Social work's diminishing voice in a system investing in failure
Audit Scotland's latest briefing on community health and social care performance makes for sobering reading and confirms what social workers have consistently told us since the introduction of integrated joint boards: the current model of integration is failing to deliver. They are not meeting the needs of the workforce nor the communities they serve.
For integration to work, Integration Authorities and HSCPs must genuinely elevate social work voices in strategic planning. This means that social work leaders must have genuine decision-making authority over budget setting, service redesign and workforce planning, not merely operational management responsibilities.
Behind the statistics on delayed discharges, emergency admissions, and declining satisfaction with services lies a more fundamental problem: we are investing heavily in managing health and social support failure instead of building the preventative and community-based systems that could avoid it.
The data reveals a system struggling under increasing demand, driven by high levels of poverty, increasing health inequalities, an ageing population, and diminishing early support, driving people towards crisis, while making minimal progress on the very shifts in practice that integration was designed to achieve. Despite a decade since the Public Bodies (Joint Working) (Scotland) Act 2014, we have seen only a 2.5 percentage point increase in adults with intensive care needs receiving support at home. Emergency admission rates remain stubbornly high, with significant variation across the country that cannot be explained by demographics alone. Integration in its current form has not only failed to solve the problems it was intended to resolve, it has created some new challenges of its own. We see social work and social care increasingly being used as a tool to help support a struggling NHS. Our members tell us that they often feel professionally lost and undermined in integration settings, where social work values are not always best used or understood.
Most tellingly, the proportion of the last six months of life spent at home or in community settings has barely shifted: improving by less than one percentage point since 2018/19. This speaks to a profound failure to reorient services away from institutional care towards the community-based, person-centred approaches that evidence consistently shows deliver better outcomes.
The Social Work Perspective
What is particularly concerning from a social work standpoint is how these findings reflect the diminishing influence of social work voices and values in strategic decision-making. Social workers understand the importance of early intervention, relationship-based practice and addressing the social determinants of health. We see daily how preventative support can avoid crisis, how community connections sustain wellbeing, and how inequality drives demand.
Yet the data suggests these insights are not shaping investment decisions. We continue to pour resources into managing avoidable crises - delayed discharges, emergency admissions, institutional care - rather than the preventative and community development work that could reduce them. The Audit Scotland briefing notes that only 31.2% of carers feel supported to continue in their caring role, a figure that has actually decreased since before the pandemic. This represents both a moral failure and a strategic one, as supporting carers is one of the most cost-effective interventions available.
A System Designed for Dependency
The evidence points to a system inadvertently designed to create and maintain dependency rather than to promote independence. When two in five adults feel they lack a say in their own care, when access to GPs deteriorates year on year, when people wait months for assessments while their situations deteriorate, we are not just failing individuals, we are guaranteeing more expensive interventions down the line.

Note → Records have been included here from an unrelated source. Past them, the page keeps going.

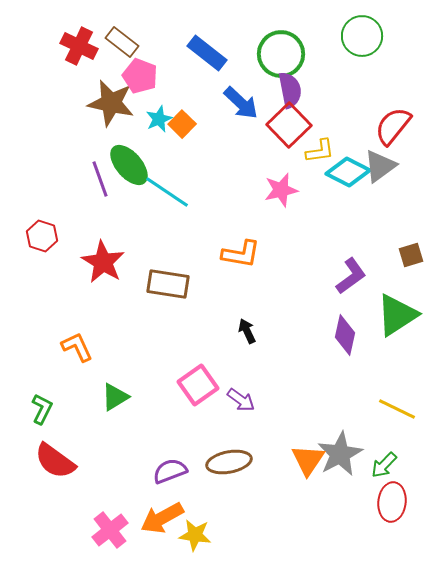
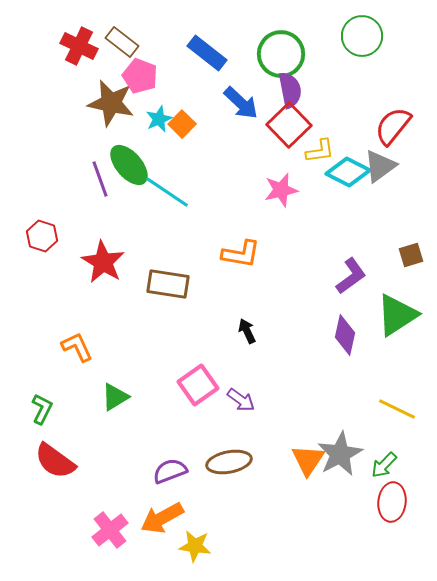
yellow star at (195, 535): moved 11 px down
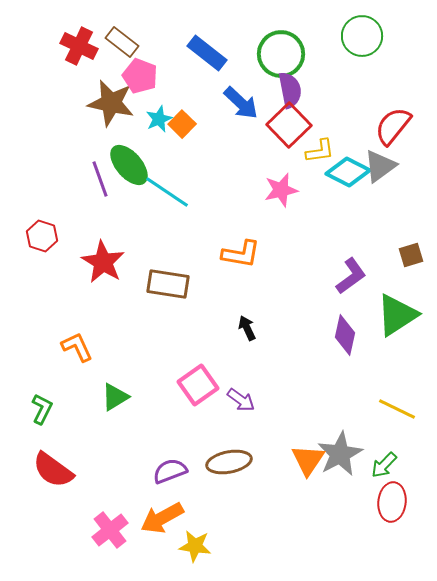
black arrow at (247, 331): moved 3 px up
red semicircle at (55, 461): moved 2 px left, 9 px down
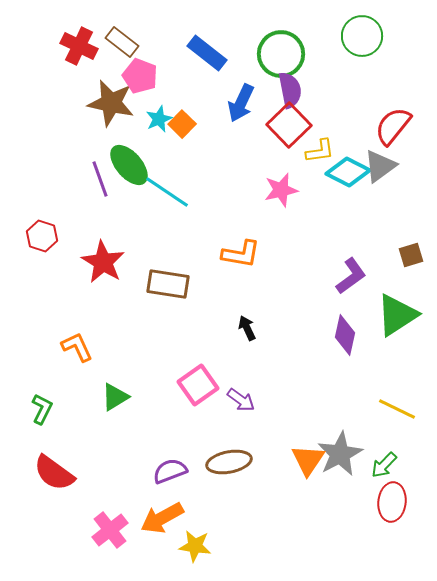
blue arrow at (241, 103): rotated 72 degrees clockwise
red semicircle at (53, 470): moved 1 px right, 3 px down
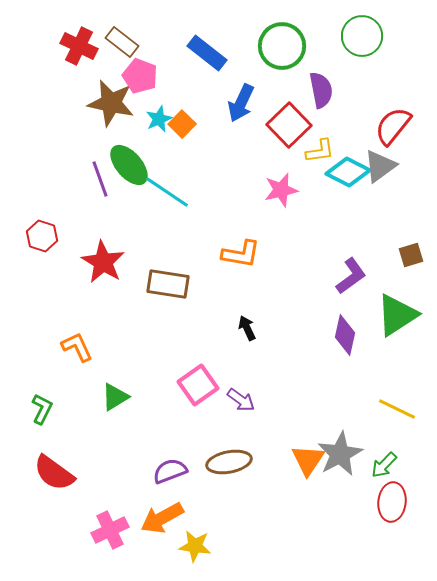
green circle at (281, 54): moved 1 px right, 8 px up
purple semicircle at (290, 90): moved 31 px right
pink cross at (110, 530): rotated 12 degrees clockwise
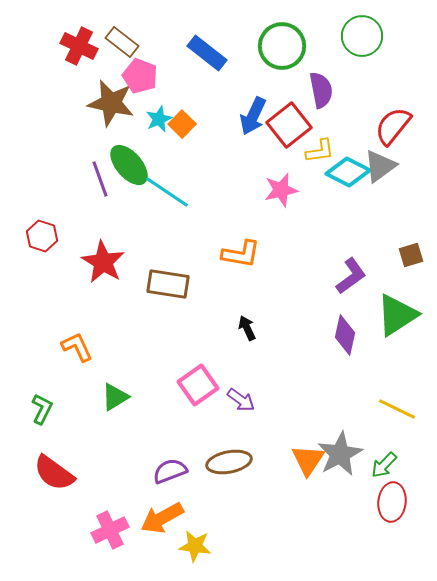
blue arrow at (241, 103): moved 12 px right, 13 px down
red square at (289, 125): rotated 6 degrees clockwise
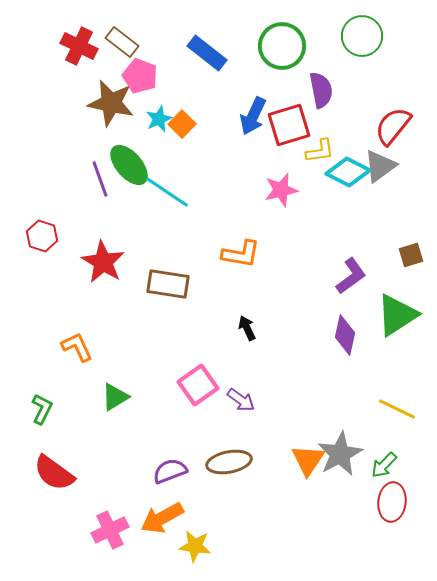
red square at (289, 125): rotated 21 degrees clockwise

Social workers are trained to understand these dynamics, to work with complexity, to build on strengths rather than focus solely on deficits. Yet across Integration Joint Boards and Health and Social Care Partnerships, social work leadership and influence has been progressively marginalised. Chief Social Work Officers often lack the strategic authority to shape resource allocation as social work perspectives are routinely overshadowed by acute healthcare priorities in decision-making.
The Path Forward
Audit Scotland's recommendation for Public Health Scotland to develop comprehensive performance indicators is welcome, but we need more fundamental change. We need to shift investment from reactive, institutional care towards preventative, community-based approaches. This requires courage from political leaders to invest in interventions whose benefits may not be visible within electoral cycles. It demands that Integration Joint Board members - councillors and health board representatives alike -challenge the default towards acute service protection when this undermines longer-term sustainability.
Most importantly, we must recognise that social work is not simply another profession delivering health and social care services. At its best, social work offers a distinctive perspective on human wellbeing - one rooted in social justice, relationships, and community. As Scotland anticipates the launch of the National Social Work Agency, there is an opportunity to reclaim this voice. But structures alone will not suffice. We need the political will to genuinely reorient our health and social care system towards the preventative, community-based model that integration promised but has manifestly failed to deliver.